_What this task involves_
Repeat every line of the data exactly, but not the pictures.

*** Entries shown

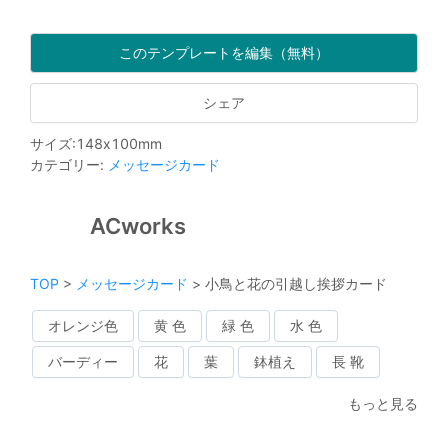
このテンプレートを編集（無料）
シェア
サイズ
:
148
x
100
mm
カテゴリー
:
メッセージカード
ACworks
TOP
>
メッセージカード
>
小鳥と花の引越し挨拶カード
オレンジ色
黄 色
緑 色
水 色
バーディー
花
葉
鉢植え
長 靴
もっと見る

******

_Result of the task_
このテンプレートを編集（無料）
シェア
サイズ
:
148
x
100
mm
カテゴリー
:
メッセージカード
ACworks
TOP
>
メッセージカード
>
小鳥と花の引越し挨拶カード
オレンジ色
黄 色
緑 色
水 色
バーディー
花
葉
鉢植え
長 靴
もっと見る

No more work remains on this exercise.